QUITMAN — Darontay McCoy’s voice was low, way down there where it hurts. His vocal chords were fine. His heart was just a bit out of sync.
“We will come out stronger,’’ he said. “This will make us better.’’
Thursday‘s bitter, 57-52 loss to Thomasville in the Region 1-AA semifinals might just do that for Early County, a team that has played bigger than its size all year.
The Bobcats had to rise up and play bigger against Thomasville — play bigger or get run over by the Bulldogs’ enormous front, which stands 6-foot-8, 6-6, and 6-6.
Nobody runs over Early, and in the end it took huge once-in-a career shots by a couple of Bulldogs who came off the bench just in time to lift Thomasville into tonight’s Region 1-AA championship game in Quitman.
Early County, ranked No. 2 in The Herald’s Fab 5 Poll, is now relegated to the third-place game at 5:30 p.m. against Cook, but McCoy promises much more out of the Bobcats tonight — and if Early delivers, it might just be ready to make a significant run in the state tournament next week. They ran hard at state-ranked Thomasville, which stormed out to a big lead on the shoulders of Greg Wimberly, and hung on, thanks to a floater from Andrew Parker, who gave the Bulldogs a 50-48 lead, and a long 2-pointer by Devonta Wyche with 1:37 left to all but seal the game.
Those two backups backed Early into a corner, and even Ladonis Yarbrough’s 3-pointer with 1:22 left wasn’t enough, because Wyche answered it with a pair of free throws with 58 seconds left to make it a 54-51 game, and Wimberly, who did everything but make out the lineup, blocked his third shot of the game to all but put it away for Thomasville.
Yarbrough finished with 14 points, and Jacori Taylor finished with six before fouling out. Thomasville‘s 6-8 center Willie Clayton scored nine points and also fouled out.
“The difference in the game was Greg (Wimberly),’’ Early County coach Randy Isom said. “We shut everybody else down, but he showed up. He showed up and stepped up.’’

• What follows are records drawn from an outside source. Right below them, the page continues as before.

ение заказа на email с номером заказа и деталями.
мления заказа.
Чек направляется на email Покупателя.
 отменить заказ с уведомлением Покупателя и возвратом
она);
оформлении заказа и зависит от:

Wimberly opened the game with an alley-oop slam and never slowed down. He just kept coming, and Thomasville took an 11-2 lead before the Bobcats knew what hit them. Wimberly went to halftime with 18 points that lifted his team to a 31-25 lead. Then he opened the second half with a trey to lift the Bulldogs to a 34-25 cushion. He finished with 26 points, eight rebounds and the respect of everyone in the Brooks County gym.
Thomasville built the lead to 10 and 12 points at times, but Early simply wouldn’t go away.

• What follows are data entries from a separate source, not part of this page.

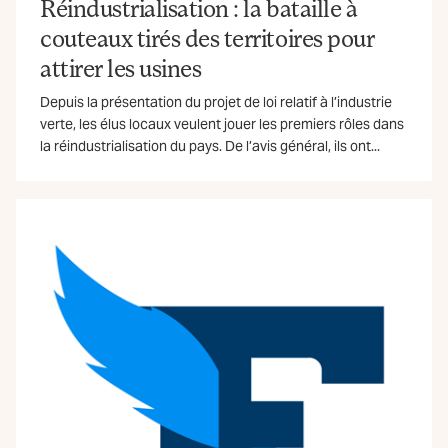
Réindustrialisation : la bataille à
couteaux tirés des territoires pour
attirer les usines
Depuis la présentation du projet de loi relatif à l’industrie
verte, les élus locaux veulent jouer les premiers rôles dans
la réindustrialisation du pays. De l’avis général, ils ont...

“We had a rough time early in the game,’’ McCoy said. “But coach told us we had to get going, and we had to run. That‘s what we did in the second half.’’
Despite being outsized, Early came back, forcing 21 turnovers, including 12 in the second half. McCoy was inspiring as he and 6-2 center Taylor battled inside all night. It was Taylor’s first game back from a knee injury, but his return shows promise for a Bobcats team that can run with anyone.
McCoy scored 11 of his team-high 20 points in the fourth quarter and finally caught the Bulldogs when he dropped in three free throws after a Bulldogs’ technical foul. Then he banked in a put-back on the ensuing possession to knot things at 48-48 with 3:57 left.
“Darontay gave me everything,’’ Isom said. “And I’m so proud of Cori, the way he played against those 6-8, 6-6 guys. When we tied it, I thought we were going to win it. We just needed to get the lead. If we would have taken the lead, they would could have made them come out of their zone and play us man-to-man.’’
Then Thomasville’s back-ups struck back.
They hit back-to-back big shots to lift Thomasville, which is the three-time defending Region 1-AA champions.
“About the only thing we did wrong was in our shot selection,’’ Isom said. “We just need to take better shots — shots that favor us. But I’m proud of my kids. We were down by 10, 12 points, and we fought back. They have the character to be fighters. We just have to be smarter. We have to be smarter fighters.’’
And maybe a little stronger.
“We will be stronger,’’ McCoy promised.